> [What you are asked to do]: Please transcribe the listing below in full, exactly as written, leaving out its pictures.

*** Opening Material provided ***

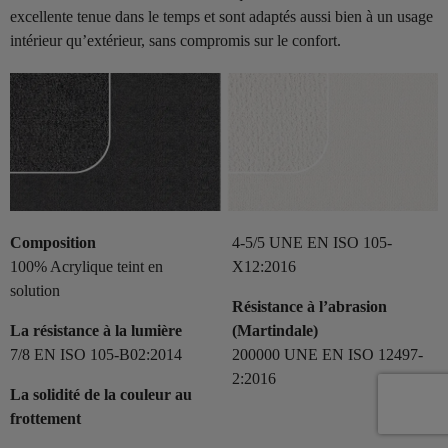
excellente tenue dans le temps et sont adaptés aussi bien à un usage
intérieur qu’extérieur, sans compromis sur le confort.
Composition
4-5/5 UNE EN ISO 105-
100% Acrylique teint en
X12:2016
solution
Résistance à l’abrasion
La résistance à la lumière
(Martindale)
7/8 EN ISO 105-B02:2014
200000 UNE EN ISO 12497-
2:2016
La solidité de la couleur au
frottement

*** Closing Material provided ***

> [Response area]:
excellente tenue dans le temps et sont adaptés aussi bien à un usage
intérieur qu’extérieur, sans compromis sur le confort.
Composition
4-5/5 UNE EN ISO 105-
100% Acrylique teint en
X12:2016
solution
Résistance à l’abrasion
La résistance à la lumière
(Martindale)
7/8 EN ISO 105-B02:2014
200000 UNE EN ISO 12497-
2:2016
La solidité de la couleur au
frottement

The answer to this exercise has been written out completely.